• _Problem statement_
Check each line of the material below for "Brelil", then copy the ones that contain it.
Data records START
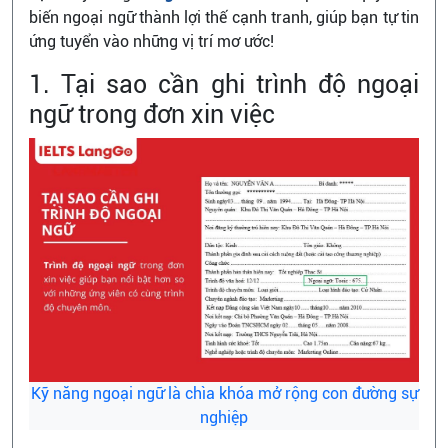
biến ngoại ngữ thành lợi thế cạnh tranh, giúp bạn tự tin
ứng tuyển vào những vị trí mơ ước!
1. Tại sao cần ghi trình độ ngoại
ngữ trong đơn xin việc
Kỹ năng ngoại ngữ là chìa khóa mở rộng con đường sự
nghiệp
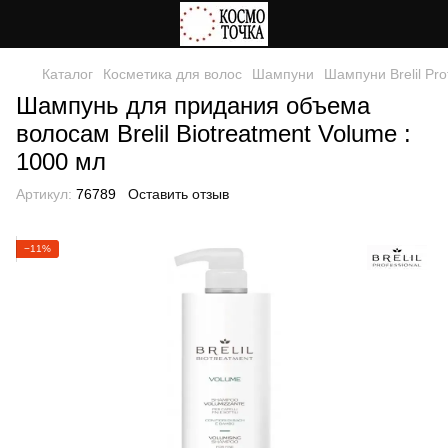
Каталог
Косметика для волос
Шампуни
Шампуни Brelil Pro
Шампунь для придания объема
волосам Brelil Biotreatment Volume :
1000 мл
Артикул:
76789
Оставить отзыв
−11%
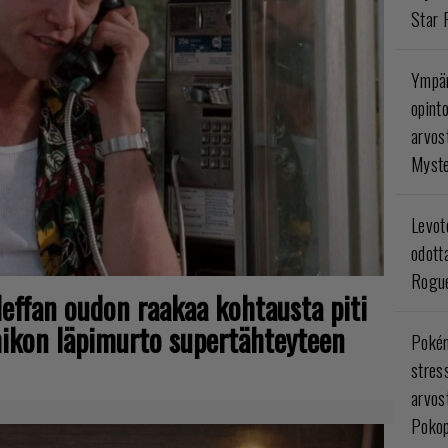
Star 
Ympär
opint
arvos
Myste
Levoto
odott
Rogue
 -leffan oudon raakaa kohtausta piti
omikon läpimurto supertähteyteen
Poké
stres
arvos
Pokop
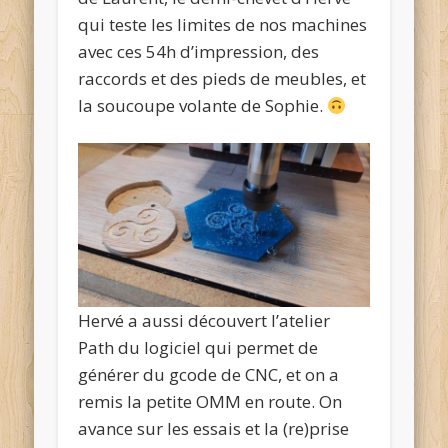
qui teste les limites de nos machines
avec ces 54h d’impression, des
raccords et des pieds de meubles, et
la soucoupe volante de Sophie.
Hervé a aussi découvert l’atelier
Path du logiciel qui permet de
générer du gcode de CNC, et on a
remis la petite OMM en route. On
avance sur les essais et la (re)prise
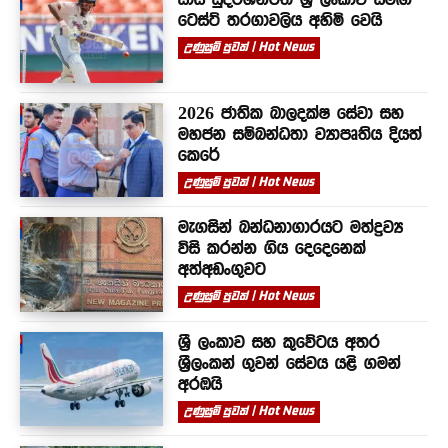
ටෙස්ට් තරගාවලිය අහිමි වෙයි
උණුසුම් පුවත් | Hot News
2026 ජාතික බාලදක්ෂ සේවා සහ
මහජන සම්බන්ධතා ව්‍යාපෘතිය දියත්
කෙරේ
උණුසුම් පුවත් | Hot News
මැගසින් බන්ධනාගාරයට මත්ද්‍රව්‍ය
විසි කරන්න ගිය දෙදෙනෙක්
අත්අඩංගුවට
උණුසුම් පුවත් | Hot News
ශ්‍රී ලංකාව සහ කුවේටය අතර
ශ්‍රීලංකන් ගුවන් සේවය යළි ගමන්
අරඹයි
උණුසුම් පුවත් | Hot News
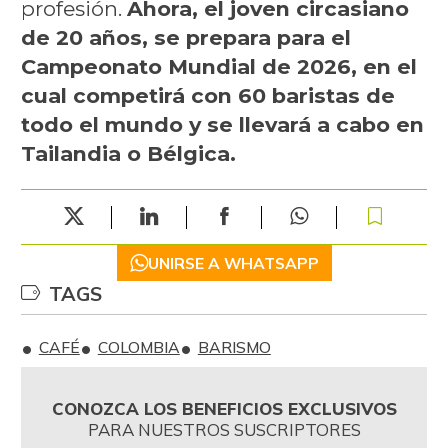
profesión.
Ahora, el joven circasiano
de 20 años, se prepara para el
Campeonato Mundial de 2026, en el
cual competirá con 60 baristas de
todo el mundo y se llevará a cabo en
Tailandia o Bélgica.
UNIRSE A WHATSAPP
TAGS
CAFÉ
COLOMBIA
BARISMO
CONOZCA LOS BENEFICIOS EXCLUSIVOS
PARA NUESTROS SUSCRIPTORES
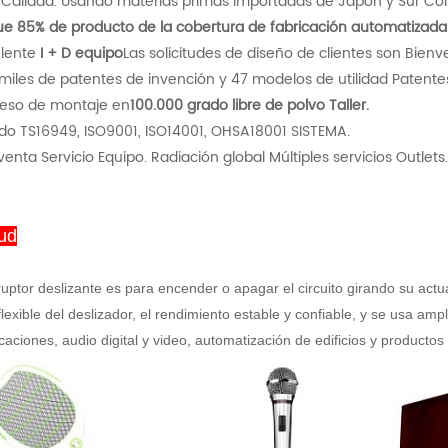
n Calidad. Usando materias primas importadas de Japón y Sur Cor
e 85% de producto de la cobertura de fabricación automatizada
elente
I + D equipo
Las solicitudes de diseño de clientes son Bienv
 miles de patentes de invención y 47 modelos de utilidad Patente
ceso de montaje en
100.000 grado libre de polvo Taller.
ido TS16949, ISO9001, ISO14001, OHSA18001 SISTEMA.
venta Servicio Equipo. Radiación global Múltiples servicios Outlets.
tud
rruptor deslizante es para encender o apagar el circuito girando su actu
flexible del deslizador, el rendimiento estable y confiable, y se usa a
aciones, audio digital y video, automatización de edificios y productos 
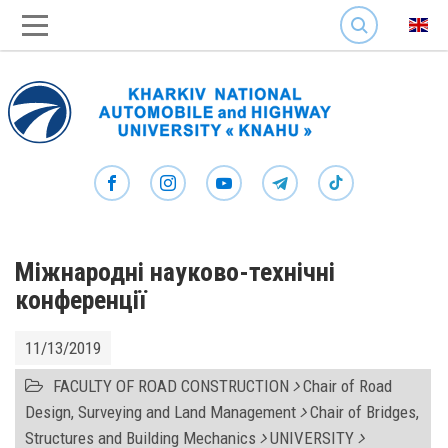
SEARCH
Міжнародні науково-технічні
конференції
11/13/2019
FACULTY OF ROAD CONSTRUCTION
Chair of Road
Design, Surveying and Land Management
Chair of Bridges,
Structures and Building Mechanics
UNIVERSITY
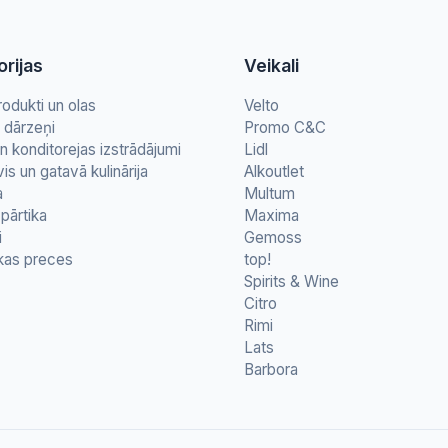
rijas
Veikali
rodukti un olas
Velto
n dārzeņi
Promo C&C
n konditorejas izstrādājumi
Lidl
vis un gatavā kulinārija
Alkoutlet
a
Multum
pārtika
Maxima
i
Gemoss
kas preces
top!
Spirits & Wine
Citro
Rimi
Lats
Barbora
Data records END
• _Your response_
Шампуни Brelil Pro
волосам Brelil Biotreatment Volume :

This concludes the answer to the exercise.